Naturschutz bei Vockerode Naturschutz bei Vockerode: Warum Studenten heimische Eichenarten untersuchen

Vockerode - Scharfe Augen sind von Vorteil. Auf der umzäunten Fläche sprießen jede Menge Stängel empor. Doch wo in all dem grünen, manchmal mehr als kniehohen Dickicht sind die Eichen verborgen? Silja Lena Carle, Catharina Lorenz, Martina Helmchen und Marie Heinemann, die eben noch durch Disteln stapften, haben indes keine Mühe, die noch sehr dünnen Stämme zu entdecken und ihre Arbeit aufzunehmen.
Das Quartett belegt an der Hochschule Anhalt im vierten Semester den Studiengang Naturschutz und Landschaftsplanung. Auf die Fläche westlich der Autobahn 9 bei Vockerode hat sie Annett Baasch gebeten. Die Vertretungsprofessorin für Landschaftspflege und Gehölzkunde möchte, dass die jungen Frauen auf freiem Feld den Blick für die Praxis schulen.
Baasch nennt das Projekt „Elbauen bei Vockerode“ vom WWF Deutschland für die Studierenden eine „absolute Spielwiese“. Aktuell geht es darum, dass die Studentinnen bei der Aufnahme der frisch angelegten Eichen-Areale ihre Fähigkeiten unter Beweis stellen.

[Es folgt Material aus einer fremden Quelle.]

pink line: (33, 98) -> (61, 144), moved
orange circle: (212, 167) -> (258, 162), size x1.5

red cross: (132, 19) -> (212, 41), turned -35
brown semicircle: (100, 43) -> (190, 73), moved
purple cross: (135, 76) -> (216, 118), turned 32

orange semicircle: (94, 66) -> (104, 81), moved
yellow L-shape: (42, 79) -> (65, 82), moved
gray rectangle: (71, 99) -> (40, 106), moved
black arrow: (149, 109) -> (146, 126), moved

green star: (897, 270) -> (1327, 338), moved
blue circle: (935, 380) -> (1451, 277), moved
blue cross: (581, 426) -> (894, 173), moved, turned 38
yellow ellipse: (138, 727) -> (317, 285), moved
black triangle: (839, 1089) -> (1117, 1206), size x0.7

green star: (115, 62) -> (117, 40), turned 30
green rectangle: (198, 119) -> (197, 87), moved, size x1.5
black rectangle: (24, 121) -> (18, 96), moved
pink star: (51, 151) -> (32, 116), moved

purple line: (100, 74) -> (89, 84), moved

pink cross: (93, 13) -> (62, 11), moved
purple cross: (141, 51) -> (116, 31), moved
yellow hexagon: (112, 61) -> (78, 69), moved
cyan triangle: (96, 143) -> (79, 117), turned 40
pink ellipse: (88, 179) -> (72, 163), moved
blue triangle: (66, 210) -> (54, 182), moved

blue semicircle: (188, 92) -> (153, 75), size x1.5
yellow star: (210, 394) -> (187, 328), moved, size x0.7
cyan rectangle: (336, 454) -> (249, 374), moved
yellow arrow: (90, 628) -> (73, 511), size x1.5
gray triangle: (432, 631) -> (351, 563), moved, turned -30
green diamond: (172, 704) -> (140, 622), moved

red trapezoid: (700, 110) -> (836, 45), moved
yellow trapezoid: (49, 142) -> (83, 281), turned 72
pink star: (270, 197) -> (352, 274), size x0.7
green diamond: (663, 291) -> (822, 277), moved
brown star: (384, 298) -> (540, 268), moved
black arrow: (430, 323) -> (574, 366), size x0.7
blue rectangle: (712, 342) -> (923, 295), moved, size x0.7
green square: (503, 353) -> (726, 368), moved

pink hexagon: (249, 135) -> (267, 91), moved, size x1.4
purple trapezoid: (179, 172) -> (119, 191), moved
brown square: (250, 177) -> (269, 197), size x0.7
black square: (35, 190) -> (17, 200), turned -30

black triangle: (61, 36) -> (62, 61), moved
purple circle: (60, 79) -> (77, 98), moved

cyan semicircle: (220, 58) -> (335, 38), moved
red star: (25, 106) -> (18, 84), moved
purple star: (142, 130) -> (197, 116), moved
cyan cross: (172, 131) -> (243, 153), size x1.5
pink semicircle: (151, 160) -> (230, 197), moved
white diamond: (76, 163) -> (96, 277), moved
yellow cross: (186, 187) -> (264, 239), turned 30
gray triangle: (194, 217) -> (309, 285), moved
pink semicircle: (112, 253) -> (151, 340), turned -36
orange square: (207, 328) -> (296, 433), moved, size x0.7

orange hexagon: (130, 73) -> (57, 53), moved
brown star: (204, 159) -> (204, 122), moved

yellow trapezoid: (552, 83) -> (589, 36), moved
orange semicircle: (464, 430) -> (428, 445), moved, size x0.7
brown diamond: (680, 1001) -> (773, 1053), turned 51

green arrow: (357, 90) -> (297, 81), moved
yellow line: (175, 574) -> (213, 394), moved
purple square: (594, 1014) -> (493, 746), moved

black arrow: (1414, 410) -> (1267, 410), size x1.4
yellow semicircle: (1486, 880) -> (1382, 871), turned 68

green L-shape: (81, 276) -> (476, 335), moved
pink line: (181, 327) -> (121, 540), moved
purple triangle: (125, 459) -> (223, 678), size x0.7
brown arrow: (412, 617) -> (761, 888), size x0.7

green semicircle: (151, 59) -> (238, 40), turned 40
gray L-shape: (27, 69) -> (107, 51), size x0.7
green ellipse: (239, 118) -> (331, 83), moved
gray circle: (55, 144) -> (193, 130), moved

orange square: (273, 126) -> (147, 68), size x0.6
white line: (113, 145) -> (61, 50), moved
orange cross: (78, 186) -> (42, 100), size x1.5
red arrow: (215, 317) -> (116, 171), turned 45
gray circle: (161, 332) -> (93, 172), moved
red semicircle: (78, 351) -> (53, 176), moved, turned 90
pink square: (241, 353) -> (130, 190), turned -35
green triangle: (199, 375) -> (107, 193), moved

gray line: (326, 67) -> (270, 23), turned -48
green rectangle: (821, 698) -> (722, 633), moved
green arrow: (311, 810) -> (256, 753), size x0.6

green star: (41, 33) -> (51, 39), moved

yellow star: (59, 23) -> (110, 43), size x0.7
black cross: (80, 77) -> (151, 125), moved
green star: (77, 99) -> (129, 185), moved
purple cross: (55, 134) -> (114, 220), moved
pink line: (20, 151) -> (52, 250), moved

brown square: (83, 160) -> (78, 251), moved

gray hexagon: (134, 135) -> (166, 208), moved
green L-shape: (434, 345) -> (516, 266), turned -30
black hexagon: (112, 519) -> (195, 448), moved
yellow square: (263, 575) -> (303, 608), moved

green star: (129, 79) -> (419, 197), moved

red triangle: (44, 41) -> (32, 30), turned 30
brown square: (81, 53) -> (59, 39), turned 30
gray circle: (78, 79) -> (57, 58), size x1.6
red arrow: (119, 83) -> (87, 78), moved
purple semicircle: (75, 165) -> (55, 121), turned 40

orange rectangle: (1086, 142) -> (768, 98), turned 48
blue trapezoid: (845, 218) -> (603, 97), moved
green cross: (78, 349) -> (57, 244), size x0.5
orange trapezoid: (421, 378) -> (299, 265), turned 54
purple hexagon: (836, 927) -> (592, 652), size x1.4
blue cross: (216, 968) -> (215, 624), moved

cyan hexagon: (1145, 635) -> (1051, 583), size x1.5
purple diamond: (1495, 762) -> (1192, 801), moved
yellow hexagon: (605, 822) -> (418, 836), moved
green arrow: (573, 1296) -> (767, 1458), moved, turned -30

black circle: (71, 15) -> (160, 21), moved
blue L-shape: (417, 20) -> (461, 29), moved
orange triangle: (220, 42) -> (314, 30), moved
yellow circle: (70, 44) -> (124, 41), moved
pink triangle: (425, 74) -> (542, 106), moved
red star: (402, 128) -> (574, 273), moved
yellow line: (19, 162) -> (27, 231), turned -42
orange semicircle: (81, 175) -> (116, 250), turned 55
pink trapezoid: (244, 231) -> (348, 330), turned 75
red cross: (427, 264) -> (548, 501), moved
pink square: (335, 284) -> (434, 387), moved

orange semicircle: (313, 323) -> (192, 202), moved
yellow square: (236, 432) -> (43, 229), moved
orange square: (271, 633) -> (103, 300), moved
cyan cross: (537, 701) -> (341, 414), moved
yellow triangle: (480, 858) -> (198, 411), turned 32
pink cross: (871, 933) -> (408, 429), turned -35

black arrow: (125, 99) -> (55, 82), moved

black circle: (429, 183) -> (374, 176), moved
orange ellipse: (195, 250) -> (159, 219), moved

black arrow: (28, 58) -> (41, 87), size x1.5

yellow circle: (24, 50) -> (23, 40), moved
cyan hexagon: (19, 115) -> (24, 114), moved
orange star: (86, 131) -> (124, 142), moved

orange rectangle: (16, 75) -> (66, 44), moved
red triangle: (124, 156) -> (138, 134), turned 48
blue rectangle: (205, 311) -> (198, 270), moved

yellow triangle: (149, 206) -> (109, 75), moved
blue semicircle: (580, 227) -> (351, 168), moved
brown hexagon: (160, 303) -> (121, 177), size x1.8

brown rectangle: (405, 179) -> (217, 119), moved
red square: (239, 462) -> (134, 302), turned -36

Ausgerüstet mit Klemmbrett und Zollstock, macht sich jeweils ein Duo daran, die Höhe der jungen Eichen zu ermitteln. Eine misst, die andere notiert. Auch Angaben zur Belaubung - manchmal handelt es sich bloß um ein einziges Blatt - werden aufgezeichnet. Die Studentinnen sammeln Mosaiksteine für eine auch vergleichende Untersuchung: Welche Variante entwickelt sich besser?
Für das Projekt „Elbauen bei Vockerode“ ist in gewissen zeitlichen Abständen auch Nele Klimmer mit ihrer Kamera unterwegs. Für den Internet-Auftritt des WWF Deutschland stellt sie Video-Aufnahmen zur Verfügung. Damit wird das Projekt auch mit Hilfe ständig aktualisierter bewegter Bildern begleitet und dokumentiert. (mz/ab)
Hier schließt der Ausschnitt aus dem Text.